According to Southeast Asian coal supply lead analyst, Rudi Vann, Indonesia is in a position to benefit because it has large quantities of low rank coal that has a limited consumer base and cannot enter the traditional Asian thermal markets in large volumes. Heavy discounting on coal prices are required to capture the market share, eroding returns for investors. Upgraded coal will bring substantially higher operating margins, as this price discounting will be eliminated, despite having higher capital and operating costs. “
Using Wood Mackenzie’s Global Economic Model (GEM), the Tekno Orbit Persada project was used as an example to analyse the implications of implementing upgrading technology. It is located in the Wahau coal field, which contains several billion tonnes of low rank resources. Total capital costs will double and operating expenditure over the life of the mine will increase by 24%. This is offset because the total increase in gross revenue is significantly more than the increase in operating costs thanks to the removal of heavy price discounting.
According to Vann, there will be an overall higher net cash flow over the life of the project. Increased margins will result in a net present value (NPV) of US$ 2.9 billion for the upgraded project, three and a half times that of the base case of US $816 million. Even though more capital is required, the payback period for investors actually decreases due to the increased value of the coal. Breakeven price also improves, allowing for greater resilience to price shocks and better absorption of volatility in capital or operating expenditures.
Analysis performed using Wood Mackenzie’s new Cost & Margin Tool place Australian thermal exports with much higher operating margins than Indonesian low rank exports. However, in the upgraded scenario Indonesian low rank exports can expect margins to be comparable to Australian producers. With large resources in place, Indonesia can sustain large-scale production, potentially opening up yet-to-be exploited areas of Kalimantan and Sumatra.

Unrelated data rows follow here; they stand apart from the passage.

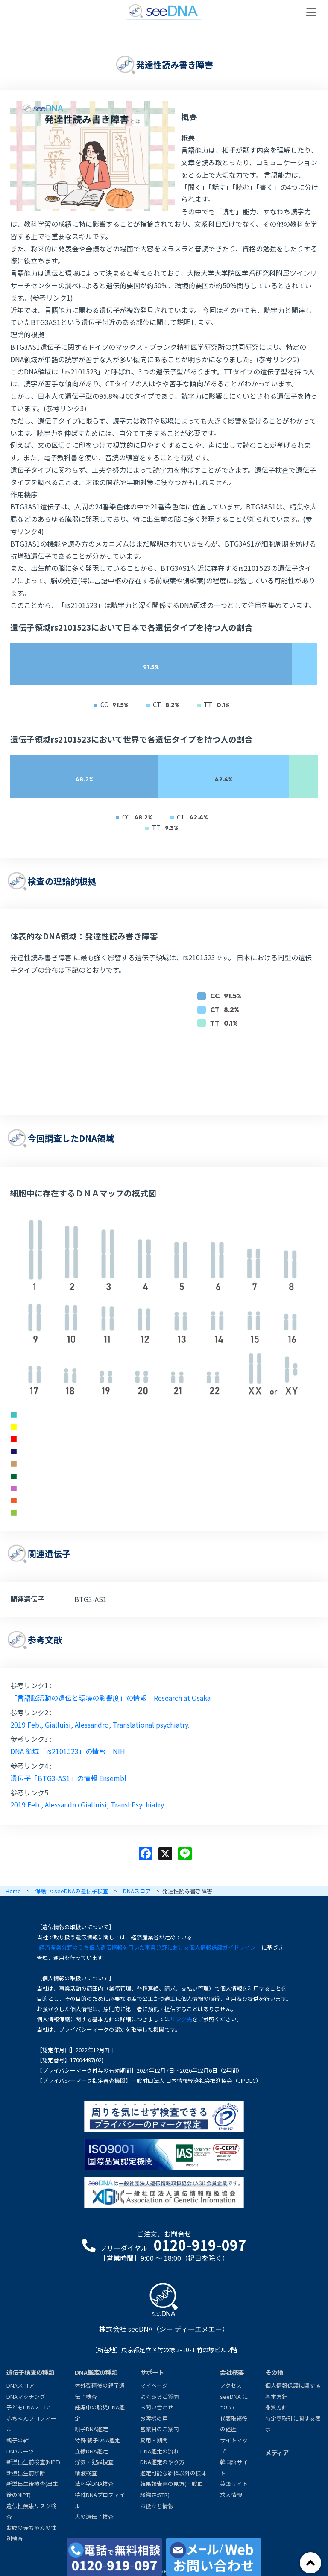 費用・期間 (154, 2440)
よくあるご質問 (159, 2396)
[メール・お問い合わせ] (213, 2557)
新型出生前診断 (25, 2473)
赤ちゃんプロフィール (31, 2423)
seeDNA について (234, 2402)
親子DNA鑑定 (91, 2429)
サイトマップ (234, 2445)
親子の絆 (17, 2440)
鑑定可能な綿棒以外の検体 (173, 2473)
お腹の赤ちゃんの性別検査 (31, 2533)
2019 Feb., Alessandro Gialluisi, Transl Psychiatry (87, 1804)
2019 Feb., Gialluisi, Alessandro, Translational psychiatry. (100, 1724)
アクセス (231, 2385)
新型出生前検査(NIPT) (33, 2462)
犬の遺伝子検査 (94, 2516)
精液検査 (86, 2473)
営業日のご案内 (159, 2429)
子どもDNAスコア (28, 2407)
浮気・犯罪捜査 (94, 2462)
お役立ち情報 (156, 2506)
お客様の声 (154, 2418)
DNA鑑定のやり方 (162, 2462)
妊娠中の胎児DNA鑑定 (100, 2412)
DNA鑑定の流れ (159, 2451)
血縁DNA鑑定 (91, 2451)
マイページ (154, 2385)
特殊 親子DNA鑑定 (97, 2440)
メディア (277, 2452)
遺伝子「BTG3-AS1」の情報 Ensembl (68, 1778)
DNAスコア (20, 2385)
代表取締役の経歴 (234, 2423)
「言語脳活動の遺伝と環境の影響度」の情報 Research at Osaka (110, 1698)
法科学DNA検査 (94, 2484)
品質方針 (276, 2407)
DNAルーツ (20, 2451)
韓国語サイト (234, 2467)
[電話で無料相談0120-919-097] (114, 2557)
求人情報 (231, 2495)
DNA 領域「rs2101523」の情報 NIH (67, 1751)
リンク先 (181, 2019)
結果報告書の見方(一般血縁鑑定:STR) (171, 2489)
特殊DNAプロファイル (100, 2500)
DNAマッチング (25, 2396)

Indonesia’s upside scenario still faces several challenges to becoming a reality. Firstly, the technology for upgrading low rank coal to a bituminous product has yet to be proven in large commercial quantities. Secondly, implementation of the technology and access to upgrading facilities in the industry has yet to be determined. Lastly, there lies an uncertainty as to acceptance of the product and a complete transition to the upgraded coal product is unlikely.
Vann summarises: “Coal upgrading technology has come a long way and can have considerable impact on returns of low rank coal projects in Indonesia. If proven, we expect a significant change in export thermal supply and trade flows. Investor reaction will also likely change to now consider Indonesian projects using this technology as economically attractive options.”